Supplied material:
-- Opening Marker --
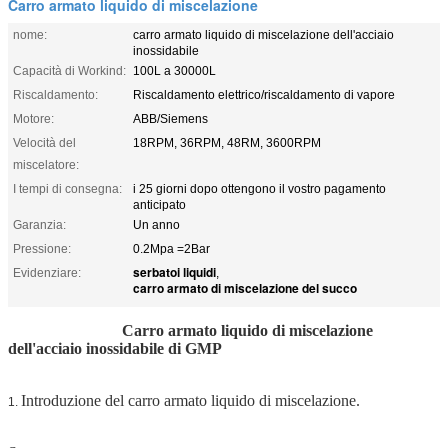
Carro armato liquido di miscelazione
nome:
carro armato liquido di miscelazione dell'acciaio
inossidabile
Capacità di Workind:
100L a 30000L
Riscaldamento:
Riscaldamento elettrico/riscaldamento di vapore
Motore:
ABB/Siemens
Velocità del
18RPM, 36RPM, 48RM, 3600RPM
miscelatore:
I tempi di consegna:
i 25 giorni dopo ottengono il vostro pagamento
anticipato
Garanzia:
Un anno
Pressione:
0.2Mpa =2Bar
serbatoi liquidi
Evidenziare:
,
carro armato di miscelazione del succo
Carro armato liquido di miscelazione
dell'acciaio inossidabile di GMP
Introduzione del carro armato liquido di miscelazione.
1.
-- Closing Marker --
Omitting the pictures, copy each record above exactly as it stands.

Carro armato liquido di miscelazione
nome:
carro armato liquido di miscelazione dell'acciaio
inossidabile
Capacità di Workind:
100L a 30000L
Riscaldamento:
Riscaldamento elettrico/riscaldamento di vapore
Motore:
ABB/Siemens
Velocità del
18RPM, 36RPM, 48RM, 3600RPM
miscelatore:
I tempi di consegna:
i 25 giorni dopo ottengono il vostro pagamento
anticipato
Garanzia:
Un anno
Pressione:
0.2Mpa =2Bar
serbatoi liquidi
Evidenziare:
,
carro armato di miscelazione del succo
Carro armato liquido di miscelazione
dell'acciaio inossidabile di GMP
Introduzione del carro armato liquido di miscelazione.
1.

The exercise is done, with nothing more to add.